Allobates bromelicola
- Conservation status: Vulnerable (IUCN 3.1)

Scientific classification
- Kingdom: Animalia
- Phylum: Chordata
- Class: Amphibia
- Order: Anura
- Family: Aromobatidae
- Genus: Allobates
- Species: A. bromelicola
- Binomial name: Allobates bromelicola (Test, 1956)
- Synonyms: Phyllobates bromelicola Test, 1956; Colostethus bromelicola Edwards, 1971; Allobates bromelicola Grant, Frost, Caldwell, Gagliardo, Haddad, Kok, Means, Noonan, Schargel, and Wheeler, 2006;

= Allobates bromelicola =

- Authority: (Test, 1956)
- Conservation status: VU
- Synonyms: Phyllobates bromelicola Test, 1956, Colostethus bromelicola Edwards, 1971, Allobates bromelicola Grant, Frost, Caldwell, Gagliardo, Haddad, Kok, Means, Noonan, Schargel, and Wheeler, 2006

Species of frog

Allobates bromelicola (common name: coastal rocket frog) is a species of frog in the family Aromobatidae. It is endemic to the Venezuelan Coastal Range in the Aragua state.

==Habitat==
This arboreal, diurnal frog has been found in close association with bromeliad plants growing in cloud forests between 1310 and 1375 meters above sea level.
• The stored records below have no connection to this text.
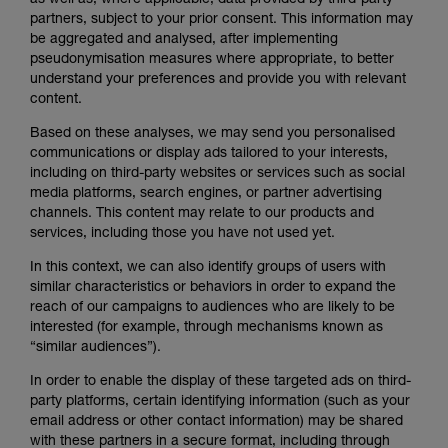
as well as, where applicable, data provided by third-party
partners, subject to your prior consent. This information may
be aggregated and analysed, after implementing
pseudonymisation measures where appropriate, to better
understand your preferences and provide you with relevant
content.
Based on these analyses, we may send you personalised
communications or display ads tailored to your interests,
including on third-party websites or services such as social
media platforms, search engines, or partner advertising
channels. This content may relate to our products and
services, including those you have not used yet.
In this context, we can also identify groups of users with
similar characteristics or behaviors in order to expand the
reach of our campaigns to audiences who are likely to be
interested (for example, through mechanisms known as
“similar audiences”).
In order to enable the display of these targeted ads on third-
party platforms, certain identifying information (such as your
email address or other contact information) may be shared
with these partners in a secure format, including through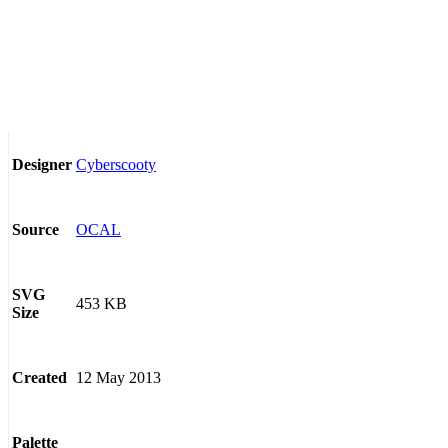
Cyberscooty
Designer
OCAL
Source
SVG
453 KB
Size
12 May 2013
Created
Palette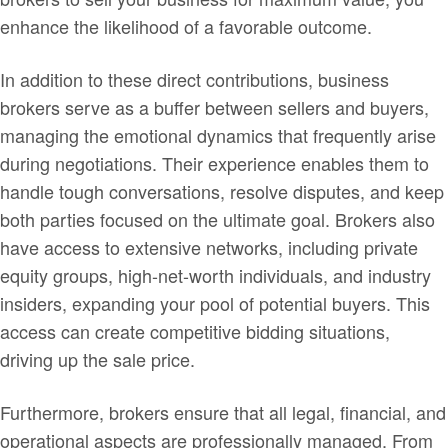
enhance the likelihood of a favorable outcome.
In addition to these direct contributions, business
brokers serve as a buffer between sellers and buyers,
managing the emotional dynamics that frequently arise
during negotiations. Their experience enables them to
handle tough conversations, resolve disputes, and keep
both parties focused on the ultimate goal. Brokers also
have access to extensive networks, including private
equity groups, high-net-worth individuals, and industry
insiders, expanding your pool of potential buyers. This
access can create competitive bidding situations,
driving up the sale price.
Furthermore, brokers ensure that all legal, financial, and
operational aspects are professionally managed. From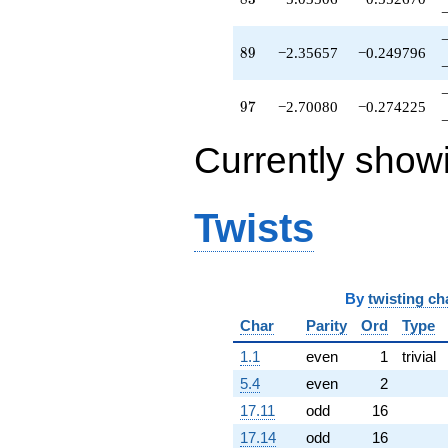
q^{79}
+8.89143
q^{81}
89
8
9
−2.35657
−0.249796
+1.55170
q^{82}
-5.03506
97
9
7
−2.70080
−0.274225
q^{83}
-0.00527044
Currently show
q^{84}
-0.922169
q^{86}
+0.715073
Twists
q^{87}
-13.4736
q^{88}
-2.35657
By
twisting ch
q^{89}
-3.91962
Char
Parity
Ord
Type
q^{91}
+0.319896
1.1
even
1
trivial
q^{92}
5.4
even
2
+0.728895
q^{93}
17.11
odd
16
+7.10141
17.14
odd
16
q^{94}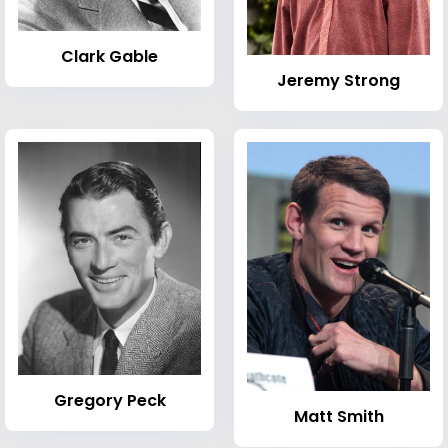
Clark Gable
Jeremy Strong
Gregory Peck
Matt Smith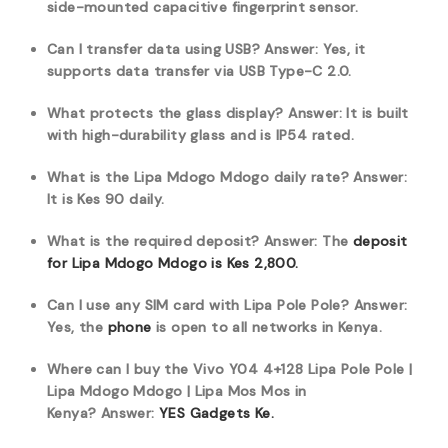
side-mounted capacitive fingerprint sensor.
Can I transfer data using USB?
Answer: Yes, it
supports data transfer via USB Type-C 2.0.
What protects the glass display?
Answer: It is built
with high-durability glass and is IP54 rated.
What is the Lipa Mdogo Mdogo daily rate?
Answer:
It is Kes 90 daily.
What is the required deposit?
Answer: The
deposit
for Lipa Mdogo Mdogo is Kes 2,800.
Can I use any SIM card with Lipa Pole Pole?
Answer:
Yes, the
phone
is open to all networks in Kenya.
Where can I buy the Vivo Y04 4+128 Lipa Pole Pole |
Lipa Mdogo Mdogo | Lipa Mos Mos in
Kenya?
Answer:
YES Gadgets Ke.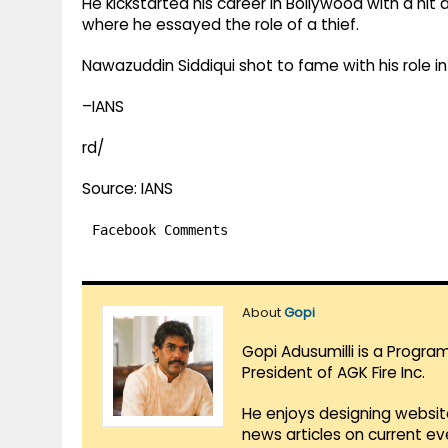
He kickstarted his career in Bollywood with a hit
where he essayed the role of a thief.
Nawazuddin Siddiqui shot to fame with his role 
–IANS
rd/
Source: IANS
Facebook Comments
About
Gopi
Gopi Adusumilli is a Progra
President of AGK Fire Inc.
He enjoys designing websit
news articles on current e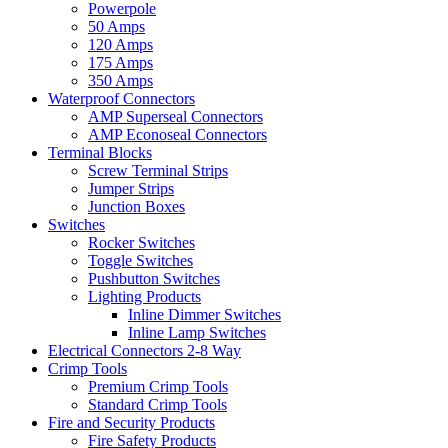
Powerpole
50 Amps
120 Amps
175 Amps
350 Amps
Waterproof Connectors
AMP Superseal Connectors
AMP Econoseal Connectors
Terminal Blocks
Screw Terminal Strips
Jumper Strips
Junction Boxes
Switches
Rocker Switches
Toggle Switches
Pushbutton Switches
Lighting Products
Inline Dimmer Switches
Inline Lamp Switches
Electrical Connectors 2-8 Way
Crimp Tools
Premium Crimp Tools
Standard Crimp Tools
Fire and Security Products
Fire Safety Products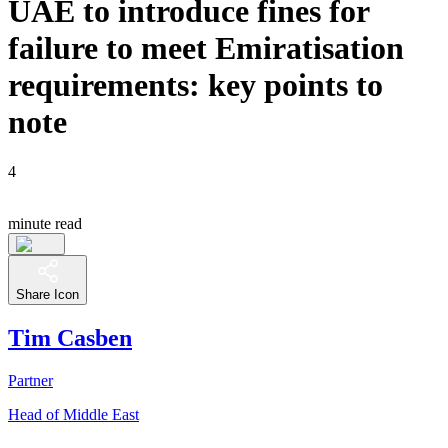
UAE to introduce fines for
failure to meet Emiratisation
requirements: key points to
note
4
minute read
Share Icon
Tim Casben
Partner
Head of Middle East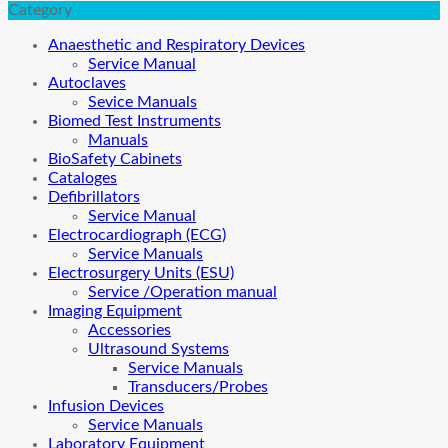
Category
Anaesthetic and Respiratory Devices
Service Manual
Autoclaves
Sevice Manuals
Biomed Test Instruments
Manuals
BioSafety Cabinets
Cataloges
Defibrillators
Service Manual
Electrocardiograph (ECG)
Service Manuals
Electrosurgery Units (ESU)
Service /Operation manual
Imaging Equipment
Accessories
Ultrasound Systems
Service Manuals
Transducers/Probes
Infusion Devices
Service Manuals
Laboratory Equipment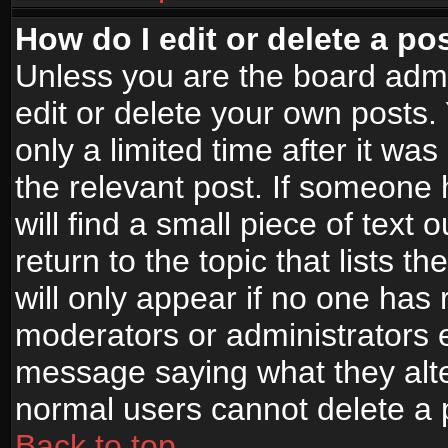
How do I edit or delete a po
Unless you are the board adm
edit or delete your own posts.
only a limited time after it wa
the relevant post. If someone 
will find a small piece of text
return to the topic that lists t
will only appear if no one has re
moderators or administrators e
message saying what they alte
normal users cannot delete a
Back to top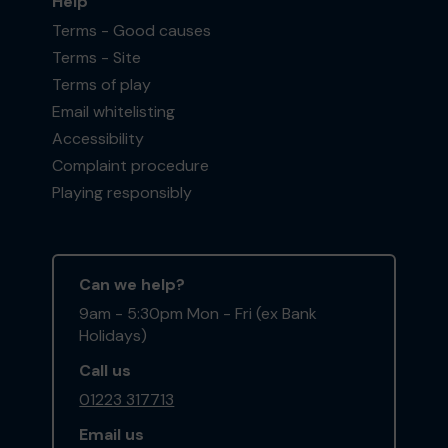
Help
Terms - Good causes
Terms - Site
Terms of play
Email whitelisting
Accessibility
Complaint procedure
Playing responsibly
Can we help?
9am - 5:30pm Mon - Fri (ex Bank
Holidays)
Call us
01223 317713
Email us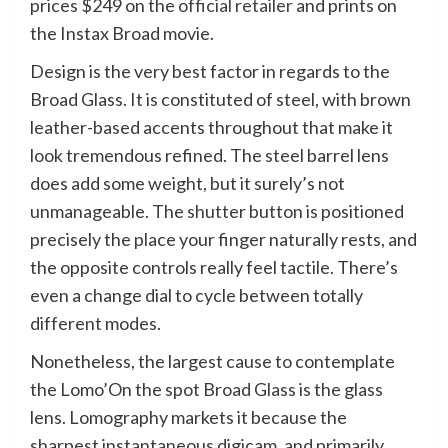
prices $249 on the
official retailer
and prints on
the Instax Broad movie.
Design is the very best factor in regards to the
Broad Glass. It is constituted of steel, with brown
leather-based accents throughout that make it
look tremendous refined. The steel barrel lens
does add some weight, but it surely’s not
unmanageable. The shutter button is positioned
precisely the place your finger naturally rests, and
the opposite controls really feel tactile. There’s
even a change dial to cycle between totally
different modes.
Nonetheless, the largest cause to contemplate
the Lomo’On the spot Broad Glass is the glass
lens. Lomography markets it because the
sharpest instantaneous digicam, and primarily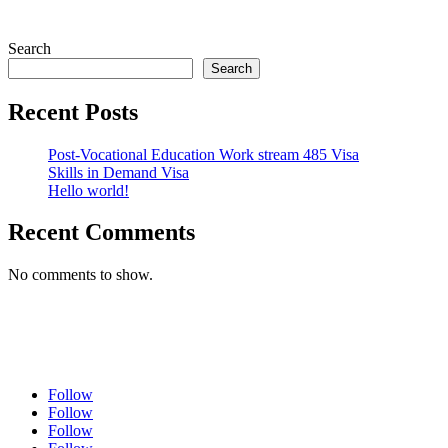
Search
Search
Recent Posts
Post-Vocational Education Work stream 485 Visa
Skills in Demand Visa
Hello world!
Recent Comments
No comments to show.
Follow
Follow
Follow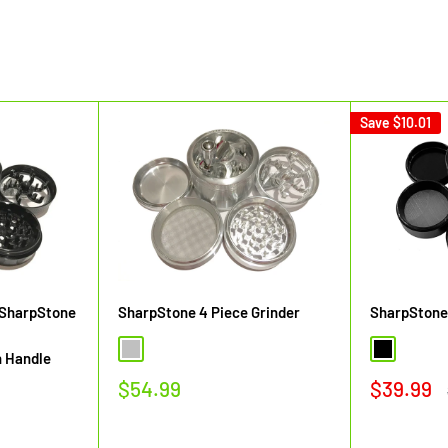
Save
$10.01
 SharpStone
SharpStone 4 Piece Grinder
SharpStone 
Silver
Black
h Handle
Sale
Sale
$54.99
$39.99
price
price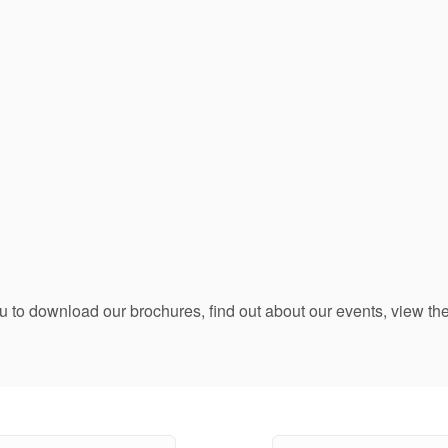
ou to download our brochures, find out about our events, view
The frog's known range overlaps one protected area, Henri Pittier National Park.

==Reproduction==
Scientists have observed tadpoles swimming in phytotelms of bromeliad plants and infer that the female frog lays her eggs in or on these plants. There are no recorded cases of an adult frog being observed carrying tadpoles to water, as in other species in Allobates.

==Threats==
The IUCN classifies this frog as vulnerable to extinction. Although the ability of the fungus Batrachochytrium dendrobatidis to infect this species has not been confirmed, scientists suspect the fungal disease chytridiomycosis as a threat.